With the coronavirus pandemic severely affecting healthcare organizations, you would think that cybercriminals would tone down on wreaking havoc on them. A lot of them have actually promised to stop their activities for the meantime until the situation improves, with some of them even offering free service for organizations that have been mistakenly encrypted. But then, there are still some gangs who are not promising anything, with one of them actually threatening to take their actions further especially to big pharma sites, as these organizations allegedly take advantage of the public panic to rake in more profits. For these, let’s take those promises with a bit of salt, shall we?
With most computer system and information technology specialists of companies working from home (unless some of them are actually staking out in their offices for the entire lockdown period), the risks companies face of getting cyber attacked is especially high. When there is no one in the office to physically asses their systems, the response time of these IT people to any threat will be greatly affected. So, unless all illegal activities against all organizations that ultimately affect individuals and their data come to a halt, then there will always be the threat of events like ransomware on top of every web user’s head. And with difficulties like this, there will be data loss, and there will be the opportunity for hard drive data recovery.
But how does an organization deal with such an attack? Millions of dollars have been lost because many organizations have dealt with ransomware attacks through the only option they were left with – by paying the ransom. But surely, this shouldn’t be the only way to deal with this situation.
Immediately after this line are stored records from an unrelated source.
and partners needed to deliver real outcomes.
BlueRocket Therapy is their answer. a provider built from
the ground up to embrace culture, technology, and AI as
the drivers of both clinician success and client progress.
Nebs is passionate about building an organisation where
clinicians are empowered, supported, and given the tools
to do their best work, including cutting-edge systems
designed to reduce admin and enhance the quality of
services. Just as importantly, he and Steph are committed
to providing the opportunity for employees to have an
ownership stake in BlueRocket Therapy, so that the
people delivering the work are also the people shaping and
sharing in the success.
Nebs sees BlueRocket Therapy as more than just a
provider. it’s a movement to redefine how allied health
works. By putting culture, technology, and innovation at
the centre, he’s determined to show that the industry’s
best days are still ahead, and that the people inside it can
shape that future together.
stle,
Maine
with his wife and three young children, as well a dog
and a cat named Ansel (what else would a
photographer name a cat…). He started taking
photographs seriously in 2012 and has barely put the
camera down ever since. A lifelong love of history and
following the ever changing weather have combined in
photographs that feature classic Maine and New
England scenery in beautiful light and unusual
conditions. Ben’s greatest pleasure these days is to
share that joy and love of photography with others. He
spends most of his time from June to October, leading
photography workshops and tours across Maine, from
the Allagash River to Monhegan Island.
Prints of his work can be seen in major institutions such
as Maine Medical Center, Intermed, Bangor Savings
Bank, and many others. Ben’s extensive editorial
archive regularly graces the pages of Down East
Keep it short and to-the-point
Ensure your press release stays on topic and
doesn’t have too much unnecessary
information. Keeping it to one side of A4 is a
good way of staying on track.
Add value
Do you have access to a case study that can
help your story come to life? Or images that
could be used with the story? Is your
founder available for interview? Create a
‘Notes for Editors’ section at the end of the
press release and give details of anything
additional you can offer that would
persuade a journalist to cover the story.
If there’s a ransom, then why not negotiate?
As ransomware attacks have become quite rampant since last year, the most common ways people have responded would be either to pay the ransom, which can go anywhere between thousands to millions of dollars (in the case of high profile organizations), or seek the assistance of consultants so that the data that was lost because of ransom non-payment can be recovered.
But then, one approach in real-life situations that seem to forget as a viable option is negotiation. Isn’t it that when someone gets kidnapped or be in a hostage situation, that there are crisis specialists (usually police officers) who will negotiate with the kidnapper or hostage-taker? The tactics these negotiators can prove useful for anyone in a ransomware attack situation.
In general, the less the victim knows about how to purchase bitcoin, the more time the victim has to build up rapport and trust with the cybercriminal. During a negotiation, an attacker may extend payment deadlines, lower the ransom, decrypt some data as a show of “good faith” or provide step-by-step assistance in purchasing bitcoin.
Is prevention the best course of action?
The latest ransomware campaigns have started targeting businesses and their employees who are working from home through methods like phishing emails and attacking the vulnerabilities in the Remote Desktop Protocol (RDP) of Microsoft. As someone who may be working from home because of the COVID19 lockdown, can you do something to make you less vulnerable to this kind of attack?
Lock down RDP. The RDP attack vector is regularly targeted by ransomware attacks. Disable RDP where not required. Apply secure configurations where RDP is enabled, including use of strong passwords (at least 16 characters in length) and multi-factor authentication (MFA).
Unless all vulnerabilities of all computer systems in the world are detected and resolved, everyone is at risk of getting attacked by ransomware. So, it is best to be prepared as possible. Make your passwords super strong. Change them regularly. In your company, why not do a ransomware drill, just like an earthquake or fire drill where everybody would know what to do in case of a ransomware attack? The important thing is for everyone in your organization to know what can happen and what they should do in case it happens.
Some organizations fall into the trap of thinking they’re not important or not big enough to fall victim to a ransomware attack. In today’s high-severity cyber risk landscape, everybody is at risk, according to Francine Armel, focus group leader – international specialties, Beazley Canada Limited.